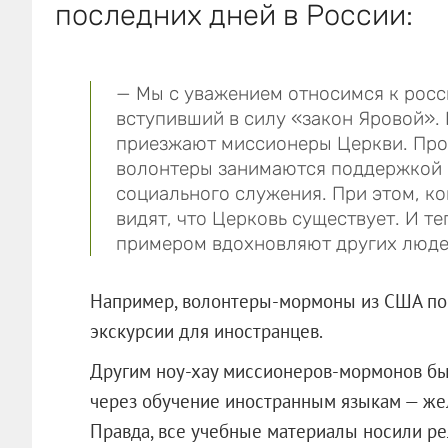
последних дней в России:
— Мы с уважением относимся к росс
вступивший в силу «закон Яровой».
приезжают миссионеры Церкви. Про
волонтеры занимаются поддержкой 
социального служения. При этом, к
видят, что Церковь существует. И 
примером вдохновляют других люде
Например, волонтеры-мормоны из США пом
экскурсии для иностранцев.
Другим ноу-хау миссионеров-мормонов бы
через обучение иностранным языкам — же
Правда, все учебные материалы носили рел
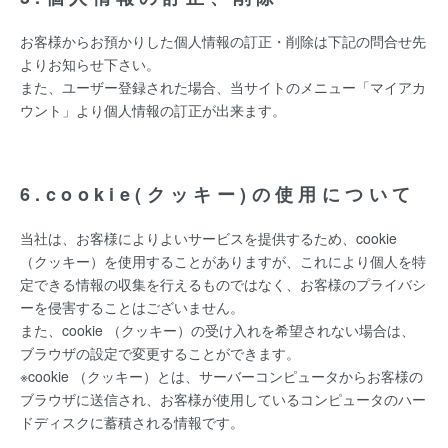
お客様からお預かりした個人情報の訂正・削除は下記の問合せ先
よりお知らせ下さい。
また、ユーザー登録された場合、当サイトのメニュー「マイアカ
ウント」より個人情報の訂正が出来ます。
6.cookie(クッキー)の使用について
当社は、お客様によりよいサービスを提供するため、cookie
（クッキー）を使用することがありますが、これにより個人を特
定できる情報の収集を行えるものではなく、お客様のプライバシ
ーを侵害することはございません。
また、cookie （クッキー）の受け入れを希望されない場合は、
ブラウザの設定で変更することができます。
※cookie （クッキー）とは、サーバーコンピュータからお客様の
ブラウザに送信され、お客様が使用しているコンピュータのハー
ドディスクに蓄積される情報です。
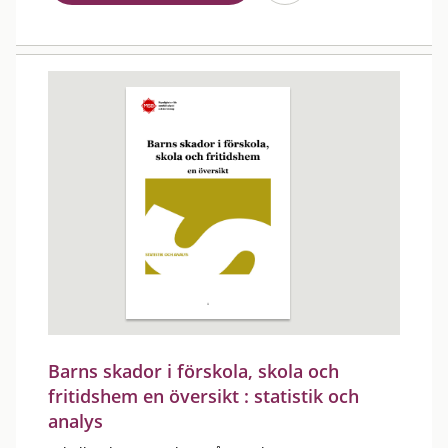
Barns skador i förskola, skola och
fritidshem en översikt : statistik och
analys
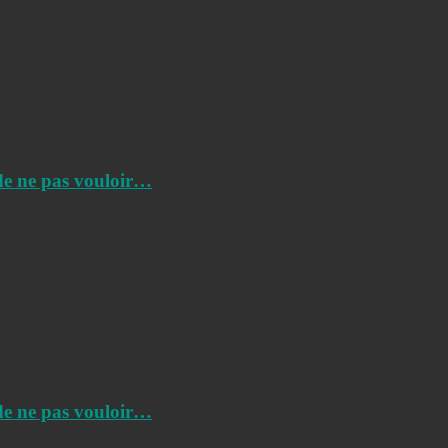
de ne pas vouloir…
de ne pas vouloir…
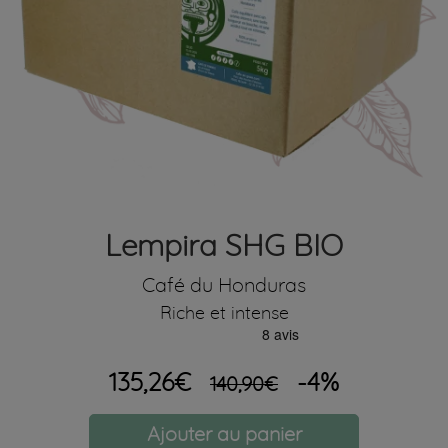
Lempira SHG BIO
Café du Honduras
Riche et intense
135,26€
-4%
140,90€
Ajouter au panier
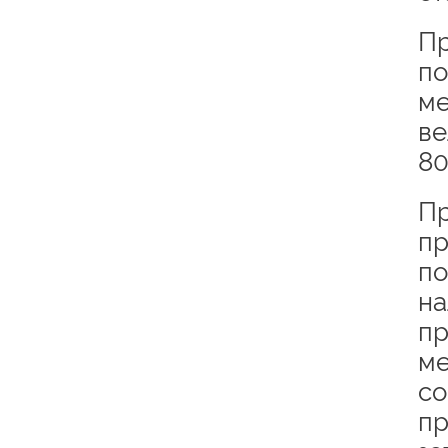
Пр
по
ме
ве
80
Пр
пр
по
на
пр
ме
со
пр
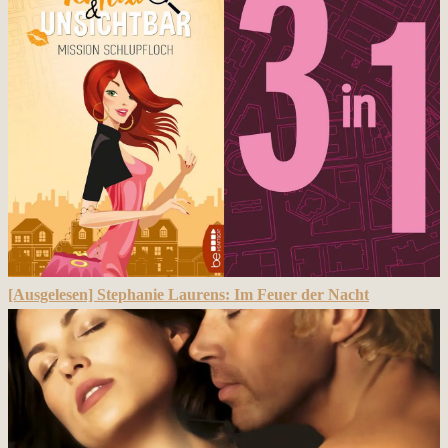
[Ausgelesen] Stephanie Laurens: Im Feuer der Nacht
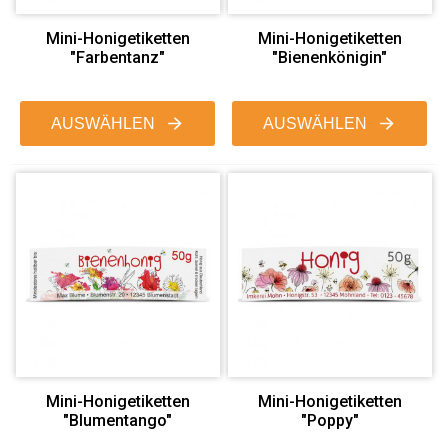
Mini-Honigetiketten
Mini-Honigetiketten
"Farbentanz"
"Bienenkönigin"
AUSWÄHLEN
AUSWÄHLEN
Mini-Honigetiketten
Mini-Honigetiketten
"Blumentango"
"Poppy"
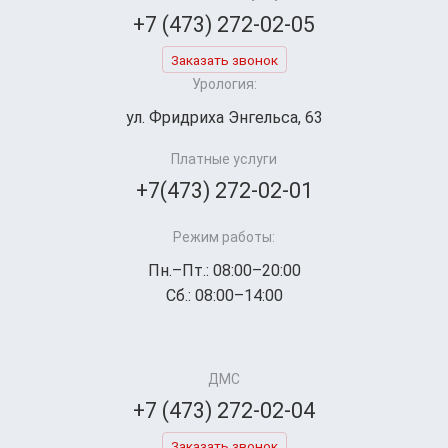
+7 (473) 272-02-05
Заказать звонок
Урология:
ул. Фридриха Энгельса, 63
Платные услуги
+7(473) 272-02-01
Режим работы:
Пн.–Пт.: 08:00–20:00
Сб.: 08:00–14:00
ДМС
+7 (473) 272-02-04
Заказать звонок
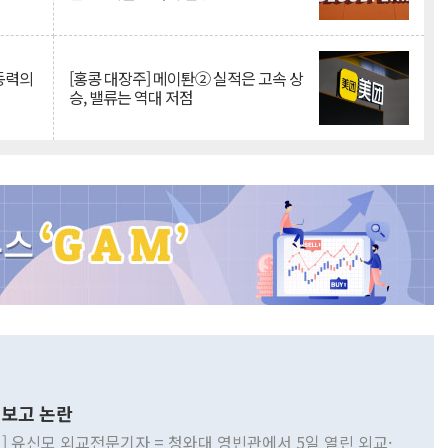
 동력의
[홍콩 대장주] 메이퇀② 실적은 고속 상
승, 밸류는 역대 저점
보고 논란
] 유신모 외교전문기자 = 청와대 영빈관에서 5일 열린 외교·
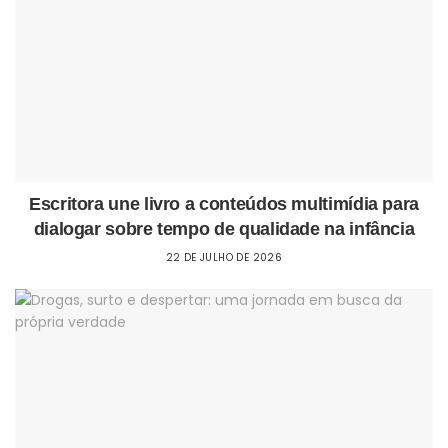
Escritora une livro a conteúdos multimídia para
dialogar sobre tempo de qualidade na infância
22 DE JULHO DE 2026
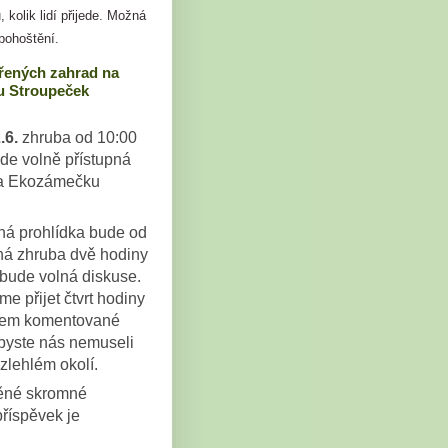
, kolik lidí přijede. Možná
pohoštění.
řených zahrad na
 Stroupeček
.6.
zhruba od 10:00
de volně přístupná
a Ekozámečku
.
á prohlídka bude od
há zhruba dvě hodiny
bude volná diskuse.
e přijet čtvrt hodiny
kem komentované
abyste nás nemuseli
zlehlém okolí.
těné skromné
příspěvek je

********************

What is needed is an exact copy of the lines from the beginning of the data through the line containing "ーを侵害することはございません。", both included, without any pictures.

последних дней в России:
— Мы с уважением относимся к росс
вступивший в силу «закон Яровой».
приезжают миссионеры Церкви. Про
волонтеры занимаются поддержкой 
социального служения. При этом, к
видят, что Церковь существует. И 
примером вдохновляют других люде
Например, волонтеры-мормоны из США пом
экскурсии для иностранцев.
Другим ноу-хау миссионеров-мормонов бы
через обучение иностранным языкам — же
Правда, все учебные материалы носили рел
お客様からお預かりした個人情報の訂正・削除は下記の問合せ先
よりお知らせ下さい。
また、ユーザー登録された場合、当サイトのメニュー「マイアカ
ウント」より個人情報の訂正が出来ます。
6.cookie(クッキー)の使用について
当社は、お客様によりよいサービスを提供するため、cookie
（クッキー）を使用することがありますが、これにより個人を特
定できる情報の収集を行えるものではなく、お客様のプライバシ
ーを侵害することはございません。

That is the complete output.